I caught a CNN piece this week about terrorist web sites. Citing research by Dartmouth College, the AP and Gabriel Weimann of the U.S. Institute of Peace in DC, the piece presents an instructive list of the key uses to which terror groups are putting the Web.
What struck me was that it was a more streamlined, lucid presentation of the elements of Internet advocacy than you’d ever get in big media coverage of domestic, issue-driven web-work, perhaps even of politics. I suppose fear clarifies one’s thinking and accelerates one’s learning curve.
Check this out:

How terrorists use Internet
Separate research conducted by Weimann, Dartmouth College and The Associated Press found terrorists to be using the Internet in several ways:

* Propaganda. Terrorists make demands, try to elicit sympathy, attempt to instill fear and chaos and to explain themselves. The Web lets them offer up gruesome video images that broadcasters would reject.
* Recruitment. Chat rooms are monitored and questionnaires sent to prospects, though recruits must often pass many tests online and offline before they are accepted.
* Fund-raising. Sites solicit donations to charities that may serve as fronts for terror groups, in many cases by providing mailing addresses and wire-transfer accounts.
* Planning. Free e-mail accounts connect members around the world. Messages are often encrypted, and Dartmouth researchers say online manuals even discuss ways to avoid detection. Following a security crackdown in Saudi Arabia, one poster warned “fighters” to avoid a certain geographical location.
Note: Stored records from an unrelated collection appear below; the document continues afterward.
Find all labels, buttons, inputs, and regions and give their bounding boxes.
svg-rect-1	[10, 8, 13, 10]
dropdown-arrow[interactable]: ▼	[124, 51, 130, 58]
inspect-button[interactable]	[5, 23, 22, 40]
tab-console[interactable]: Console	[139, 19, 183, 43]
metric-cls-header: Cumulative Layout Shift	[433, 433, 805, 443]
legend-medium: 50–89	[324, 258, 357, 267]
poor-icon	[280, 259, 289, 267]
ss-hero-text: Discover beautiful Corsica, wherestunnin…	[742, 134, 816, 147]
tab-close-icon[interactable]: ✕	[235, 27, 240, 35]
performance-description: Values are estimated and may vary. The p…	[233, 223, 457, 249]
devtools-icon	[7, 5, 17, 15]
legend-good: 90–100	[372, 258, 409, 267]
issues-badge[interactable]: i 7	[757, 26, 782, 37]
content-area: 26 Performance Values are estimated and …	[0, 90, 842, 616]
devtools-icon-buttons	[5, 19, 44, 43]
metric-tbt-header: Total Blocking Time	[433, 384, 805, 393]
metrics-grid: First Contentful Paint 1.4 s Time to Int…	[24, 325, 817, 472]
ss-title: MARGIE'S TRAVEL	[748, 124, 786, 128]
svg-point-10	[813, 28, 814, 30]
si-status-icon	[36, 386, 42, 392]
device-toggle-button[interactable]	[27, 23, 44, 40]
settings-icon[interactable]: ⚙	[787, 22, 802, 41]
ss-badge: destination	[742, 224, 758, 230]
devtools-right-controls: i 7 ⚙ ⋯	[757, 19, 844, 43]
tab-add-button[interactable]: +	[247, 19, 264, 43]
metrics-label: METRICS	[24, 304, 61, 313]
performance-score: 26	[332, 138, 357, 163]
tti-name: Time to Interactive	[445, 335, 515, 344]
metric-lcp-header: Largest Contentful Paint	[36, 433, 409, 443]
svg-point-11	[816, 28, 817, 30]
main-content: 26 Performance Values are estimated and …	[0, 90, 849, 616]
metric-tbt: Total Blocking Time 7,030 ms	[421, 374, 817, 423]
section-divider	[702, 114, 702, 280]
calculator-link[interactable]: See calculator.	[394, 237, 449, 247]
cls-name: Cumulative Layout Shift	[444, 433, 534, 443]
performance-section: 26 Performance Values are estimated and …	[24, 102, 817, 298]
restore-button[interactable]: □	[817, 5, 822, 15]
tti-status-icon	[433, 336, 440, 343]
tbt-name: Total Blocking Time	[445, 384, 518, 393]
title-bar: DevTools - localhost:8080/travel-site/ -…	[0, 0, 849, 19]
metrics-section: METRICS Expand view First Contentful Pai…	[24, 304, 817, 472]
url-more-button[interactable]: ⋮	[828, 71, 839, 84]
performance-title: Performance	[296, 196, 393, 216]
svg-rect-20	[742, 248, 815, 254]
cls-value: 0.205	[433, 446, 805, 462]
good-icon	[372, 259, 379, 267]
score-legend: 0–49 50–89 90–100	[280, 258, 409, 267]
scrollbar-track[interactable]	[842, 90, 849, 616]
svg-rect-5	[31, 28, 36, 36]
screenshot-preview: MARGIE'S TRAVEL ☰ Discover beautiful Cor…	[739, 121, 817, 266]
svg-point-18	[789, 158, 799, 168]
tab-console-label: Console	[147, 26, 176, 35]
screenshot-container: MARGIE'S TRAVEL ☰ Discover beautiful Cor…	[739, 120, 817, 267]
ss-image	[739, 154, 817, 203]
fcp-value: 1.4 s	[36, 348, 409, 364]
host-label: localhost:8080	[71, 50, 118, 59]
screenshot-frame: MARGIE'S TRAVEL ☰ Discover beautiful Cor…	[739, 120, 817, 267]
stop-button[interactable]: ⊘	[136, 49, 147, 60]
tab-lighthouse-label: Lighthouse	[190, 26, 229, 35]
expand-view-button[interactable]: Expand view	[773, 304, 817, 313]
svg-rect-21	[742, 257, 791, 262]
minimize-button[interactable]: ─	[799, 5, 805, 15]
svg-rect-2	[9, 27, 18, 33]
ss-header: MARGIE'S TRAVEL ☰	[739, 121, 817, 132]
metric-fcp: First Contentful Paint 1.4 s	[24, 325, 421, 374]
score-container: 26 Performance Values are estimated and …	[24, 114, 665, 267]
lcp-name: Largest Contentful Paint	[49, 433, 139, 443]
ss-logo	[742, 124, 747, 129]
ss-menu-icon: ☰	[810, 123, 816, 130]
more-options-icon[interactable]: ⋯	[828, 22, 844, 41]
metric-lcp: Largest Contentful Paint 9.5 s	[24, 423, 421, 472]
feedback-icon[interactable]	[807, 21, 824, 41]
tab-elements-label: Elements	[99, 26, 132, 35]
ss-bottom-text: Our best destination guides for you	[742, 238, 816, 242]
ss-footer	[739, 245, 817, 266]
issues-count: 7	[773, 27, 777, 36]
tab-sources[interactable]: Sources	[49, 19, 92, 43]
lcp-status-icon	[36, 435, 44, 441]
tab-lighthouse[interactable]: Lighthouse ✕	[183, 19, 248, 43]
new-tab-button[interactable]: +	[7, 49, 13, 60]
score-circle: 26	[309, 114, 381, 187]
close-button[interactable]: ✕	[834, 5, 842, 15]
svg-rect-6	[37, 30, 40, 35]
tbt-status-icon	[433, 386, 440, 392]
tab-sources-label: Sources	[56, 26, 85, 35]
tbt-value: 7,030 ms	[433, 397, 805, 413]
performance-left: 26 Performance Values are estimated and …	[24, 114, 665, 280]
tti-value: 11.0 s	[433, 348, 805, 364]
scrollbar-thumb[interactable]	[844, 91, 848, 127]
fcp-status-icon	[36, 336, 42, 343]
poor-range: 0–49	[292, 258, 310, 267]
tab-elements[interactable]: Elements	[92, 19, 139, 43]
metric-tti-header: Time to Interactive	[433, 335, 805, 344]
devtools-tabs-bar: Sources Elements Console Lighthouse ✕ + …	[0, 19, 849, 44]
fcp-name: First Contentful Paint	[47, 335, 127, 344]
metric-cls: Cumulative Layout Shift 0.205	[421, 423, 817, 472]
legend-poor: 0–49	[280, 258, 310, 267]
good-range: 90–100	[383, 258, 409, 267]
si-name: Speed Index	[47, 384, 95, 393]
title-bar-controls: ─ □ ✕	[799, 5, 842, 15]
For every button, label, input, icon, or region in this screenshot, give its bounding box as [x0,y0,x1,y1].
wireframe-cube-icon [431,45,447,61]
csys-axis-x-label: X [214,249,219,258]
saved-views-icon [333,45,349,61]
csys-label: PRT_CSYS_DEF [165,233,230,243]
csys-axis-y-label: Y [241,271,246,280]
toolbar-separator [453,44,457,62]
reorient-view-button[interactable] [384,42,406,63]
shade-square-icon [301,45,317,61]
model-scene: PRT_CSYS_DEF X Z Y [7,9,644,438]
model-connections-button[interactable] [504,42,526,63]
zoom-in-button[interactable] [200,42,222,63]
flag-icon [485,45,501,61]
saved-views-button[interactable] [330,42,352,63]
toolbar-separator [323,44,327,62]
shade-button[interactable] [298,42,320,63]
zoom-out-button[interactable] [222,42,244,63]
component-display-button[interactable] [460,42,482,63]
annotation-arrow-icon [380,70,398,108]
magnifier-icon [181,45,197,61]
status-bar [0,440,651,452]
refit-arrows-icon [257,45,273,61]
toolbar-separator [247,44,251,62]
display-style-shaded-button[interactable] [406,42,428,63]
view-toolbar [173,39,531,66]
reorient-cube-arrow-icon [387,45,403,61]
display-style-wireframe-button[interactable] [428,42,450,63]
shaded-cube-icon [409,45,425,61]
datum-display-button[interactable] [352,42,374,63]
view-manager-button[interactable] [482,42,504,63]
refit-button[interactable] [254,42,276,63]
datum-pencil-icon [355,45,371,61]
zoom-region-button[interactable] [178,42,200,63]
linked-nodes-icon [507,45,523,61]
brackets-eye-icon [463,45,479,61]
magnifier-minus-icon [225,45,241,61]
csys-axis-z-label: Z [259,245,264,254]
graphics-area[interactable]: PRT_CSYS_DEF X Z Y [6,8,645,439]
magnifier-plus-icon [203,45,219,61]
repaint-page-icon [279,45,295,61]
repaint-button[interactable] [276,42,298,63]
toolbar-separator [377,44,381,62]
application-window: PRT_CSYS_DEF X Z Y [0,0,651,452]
“Politicians and, of course, commercial interests effectively use the Internet to convey their message, appeal for support and attract … financial contributions,” said Brian Jenkins, a terrorism expert at the Rand Corp. “These (terror) groups behave in the same way.”

Speaking of the Rand Corporation, they published a report on the net-centric nature of terrorism in 2001, Networks and Netwars, which Marty has used to great effect to evangelize the power of networks in advocacy and other kinds of organizing.
I think there may also be a mild technophobia to the story, but I’m not as much on the “Eek, technophobia!” jag as I used to be.